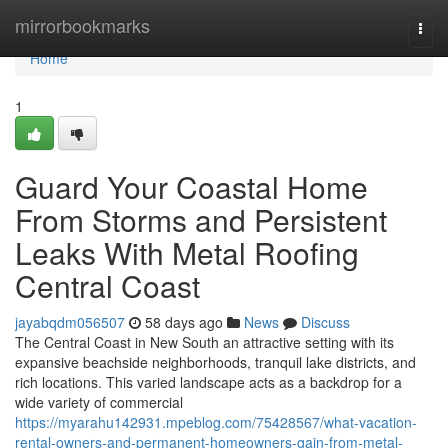
Home
mirrorbookmarks
Togg
navi
Home
1
Guard Your Coastal Home
From Storms and Persistent
Leaks With Metal Roofing
Central Coast
jayabqdm056507
58 days ago
News
Discuss
The Central Coast in New South an attractive setting with its
expansive beachside neighborhoods, tranquil lake districts, and
rich locations. This varied landscape acts as a backdrop for a
wide variety of commercial
https://myarahu142931.mpeblog.com/75428567/what-vacation-
rental-owners-and-permanent-homeowners-gain-from-metal-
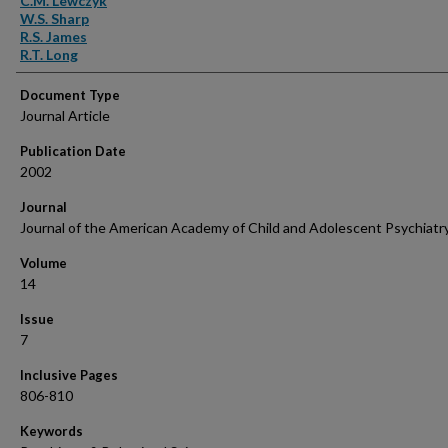
C.M. Lewczyk
W.S. Sharp
R.S. James
R.T. Long
Document Type
Journal Article
Publication Date
2002
Journal
Journal of the American Academy of Child and Adolescent Psychiatr
Volume
14
Issue
7
Inclusive Pages
806-810
Keywords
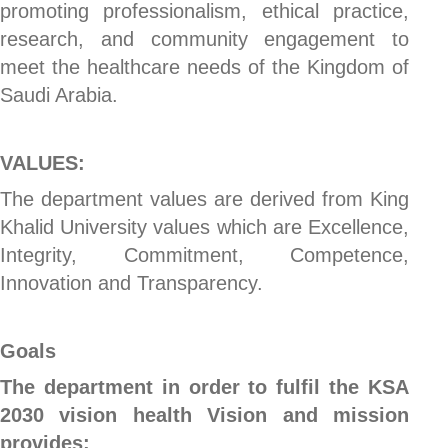
promoting professionalism, ethical practice,
research, and community engagement to
meet the healthcare needs of the Kingdom of
Saudi Arabia.
VALUES:
The department values are derived from King
Khalid University values which are Excellence,
Integrity, Commitment, Competence,
Innovation and Transparency.
Goals
The department in order to fulfil the KSA
2030 vision health Vision and mission
provides:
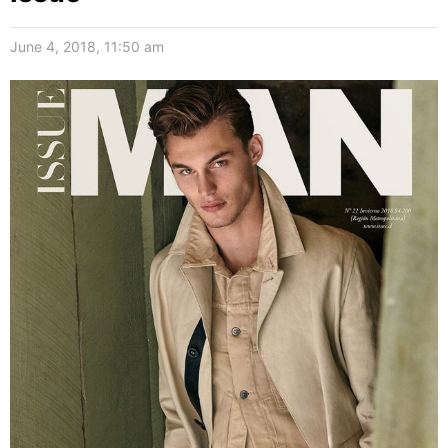
June 4, 2018, 11:50 am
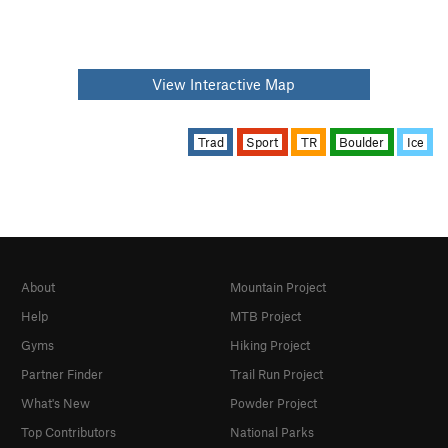
View Interactive Map
Trad
Sport
TR
Boulder
Ice
About
Mountain Project
Help
MTB Project
Gyms
Hiking Project
Partner Finder
Trail Run Project
What's New
Powder Project
Top Contributors
National Parks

▬▬▬▬▬▬

_Task directions_.
Could you copy every record above exactly, leaving out the pictures?

_Exercise output_.
Home
mirrorbookmarks
Togg
navi
Home
1
Guard Your Coastal Home
From Storms and Persistent
Leaks With Metal Roofing
Central Coast
jayabqdm056507
58 days ago
News
Discuss
The Central Coast in New South an attractive setting with its
expansive beachside neighborhoods, tranquil lake districts, and
rich locations. This varied landscape acts as a backdrop for a
wide variety of commercial
https://myarahu142931.mpeblog.com/75428567/what-vacation-
rental-owners-and-permanent-homeowners-gain-from-metal-
C.M. Lewczyk
W.S. Sharp
R.S. James
R.T. Long
Document Type
Journal Article
Publication Date
2002
Journal
Journal of the American Academy of Child and Adolescent Psychiatr
Volume
14
Issue
7
Inclusive Pages
806-810
Keywords
promoting professionalism, ethical practice,
research, and community engagement to
meet the healthcare needs of the Kingdom of
Saudi Arabia.
VALUES:
The department values are derived from King
Khalid University values which are Excellence,
Integrity, Commitment, Competence,
Innovation and Transparency.
Goals
The department in order to fulfil the KSA
2030 vision health Vision and mission
provides:
June 4, 2018, 11:50 am
View Interactive Map
Trad
Sport
TR
Boulder
Ice
About
Mountain Project
Help
MTB Project
Gyms
Hiking Project
Partner Finder
Trail Run Project
What's New
Powder Project
Top Contributors
National Parks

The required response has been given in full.